__Input__:
╭──

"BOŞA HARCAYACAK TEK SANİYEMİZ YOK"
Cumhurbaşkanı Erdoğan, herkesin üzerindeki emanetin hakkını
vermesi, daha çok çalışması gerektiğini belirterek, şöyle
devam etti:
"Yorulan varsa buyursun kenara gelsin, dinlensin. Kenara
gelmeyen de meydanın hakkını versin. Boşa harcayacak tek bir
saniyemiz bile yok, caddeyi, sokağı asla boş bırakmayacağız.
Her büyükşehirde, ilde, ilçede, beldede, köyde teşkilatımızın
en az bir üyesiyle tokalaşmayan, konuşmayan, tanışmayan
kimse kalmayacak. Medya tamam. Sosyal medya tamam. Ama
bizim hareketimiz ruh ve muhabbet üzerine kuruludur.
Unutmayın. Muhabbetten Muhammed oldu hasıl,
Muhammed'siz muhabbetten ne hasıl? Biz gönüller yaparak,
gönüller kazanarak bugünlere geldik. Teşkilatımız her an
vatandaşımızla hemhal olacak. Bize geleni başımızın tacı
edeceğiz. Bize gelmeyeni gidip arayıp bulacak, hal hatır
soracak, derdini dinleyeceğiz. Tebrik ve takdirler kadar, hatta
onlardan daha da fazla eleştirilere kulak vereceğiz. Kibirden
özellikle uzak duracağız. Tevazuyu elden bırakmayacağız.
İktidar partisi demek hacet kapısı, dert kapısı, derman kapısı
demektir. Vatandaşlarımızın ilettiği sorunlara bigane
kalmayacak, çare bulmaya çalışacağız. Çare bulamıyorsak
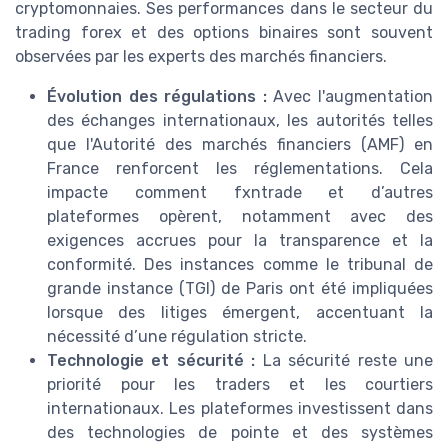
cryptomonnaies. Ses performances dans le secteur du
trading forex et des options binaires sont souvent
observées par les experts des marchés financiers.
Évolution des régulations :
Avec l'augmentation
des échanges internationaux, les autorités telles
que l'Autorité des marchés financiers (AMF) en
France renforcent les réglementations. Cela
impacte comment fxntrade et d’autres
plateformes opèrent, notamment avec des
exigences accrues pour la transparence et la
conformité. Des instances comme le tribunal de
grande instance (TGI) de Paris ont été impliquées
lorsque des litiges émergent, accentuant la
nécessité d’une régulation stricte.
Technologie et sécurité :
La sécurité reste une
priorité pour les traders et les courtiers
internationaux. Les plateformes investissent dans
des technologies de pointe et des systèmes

╰──
╭──

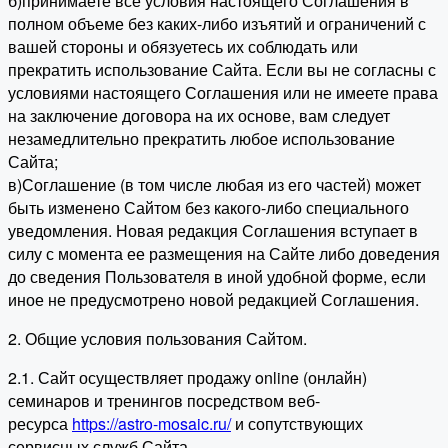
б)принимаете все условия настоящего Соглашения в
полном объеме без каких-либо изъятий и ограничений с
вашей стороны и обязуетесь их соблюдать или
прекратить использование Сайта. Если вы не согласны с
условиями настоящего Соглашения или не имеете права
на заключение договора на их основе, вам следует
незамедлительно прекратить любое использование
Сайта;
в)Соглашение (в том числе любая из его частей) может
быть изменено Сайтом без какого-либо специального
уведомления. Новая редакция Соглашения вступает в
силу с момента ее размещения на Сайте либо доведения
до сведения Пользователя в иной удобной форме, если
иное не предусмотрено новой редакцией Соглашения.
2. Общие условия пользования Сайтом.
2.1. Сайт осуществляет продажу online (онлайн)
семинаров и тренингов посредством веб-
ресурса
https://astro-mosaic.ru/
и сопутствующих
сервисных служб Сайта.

╰──
╭──

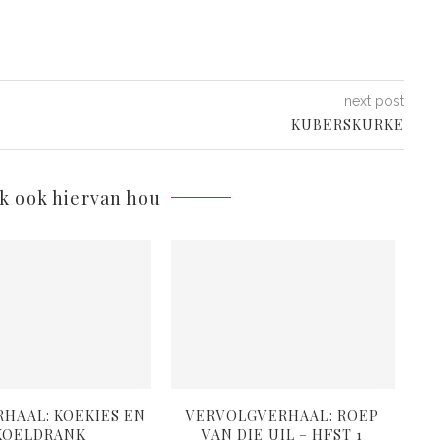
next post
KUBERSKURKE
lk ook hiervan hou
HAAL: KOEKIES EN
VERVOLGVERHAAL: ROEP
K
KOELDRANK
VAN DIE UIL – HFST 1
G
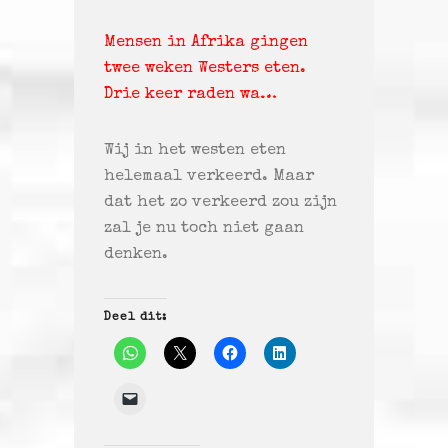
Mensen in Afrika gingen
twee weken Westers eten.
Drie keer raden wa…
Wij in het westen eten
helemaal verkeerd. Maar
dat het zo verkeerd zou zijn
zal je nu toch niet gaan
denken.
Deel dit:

╰──

__Problem to solve__: In the data above, the stretch from the line with "HARCAYACAK TEK SANİYEMİZ" through the line with "priorité pour les traders et les courtiers" is to be returned exactly, minus any pictures.

__Solution to this exercise__:
"BOŞA HARCAYACAK TEK SANİYEMİZ YOK"
Cumhurbaşkanı Erdoğan, herkesin üzerindeki emanetin hakkını
vermesi, daha çok çalışması gerektiğini belirterek, şöyle
devam etti:
"Yorulan varsa buyursun kenara gelsin, dinlensin. Kenara
gelmeyen de meydanın hakkını versin. Boşa harcayacak tek bir
saniyemiz bile yok, caddeyi, sokağı asla boş bırakmayacağız.
Her büyükşehirde, ilde, ilçede, beldede, köyde teşkilatımızın
en az bir üyesiyle tokalaşmayan, konuşmayan, tanışmayan
kimse kalmayacak. Medya tamam. Sosyal medya tamam. Ama
bizim hareketimiz ruh ve muhabbet üzerine kuruludur.
Unutmayın. Muhabbetten Muhammed oldu hasıl,
Muhammed'siz muhabbetten ne hasıl? Biz gönüller yaparak,
gönüller kazanarak bugünlere geldik. Teşkilatımız her an
vatandaşımızla hemhal olacak. Bize geleni başımızın tacı
edeceğiz. Bize gelmeyeni gidip arayıp bulacak, hal hatır
soracak, derdini dinleyeceğiz. Tebrik ve takdirler kadar, hatta
onlardan daha da fazla eleştirilere kulak vereceğiz. Kibirden
özellikle uzak duracağız. Tevazuyu elden bırakmayacağız.
İktidar partisi demek hacet kapısı, dert kapısı, derman kapısı
demektir. Vatandaşlarımızın ilettiği sorunlara bigane
kalmayacak, çare bulmaya çalışacağız. Çare bulamıyorsak
cryptomonnaies. Ses performances dans le secteur du
trading forex et des options binaires sont souvent
observées par les experts des marchés financiers.
Évolution des régulations :
Avec l'augmentation
des échanges internationaux, les autorités telles
que l'Autorité des marchés financiers (AMF) en
France renforcent les réglementations. Cela
impacte comment fxntrade et d’autres
plateformes opèrent, notamment avec des
exigences accrues pour la transparence et la
conformité. Des instances comme le tribunal de
grande instance (TGI) de Paris ont été impliquées
lorsque des litiges émergent, accentuant la
nécessité d’une régulation stricte.
Technologie et sécurité :
La sécurité reste une
priorité pour les traders et les courtiers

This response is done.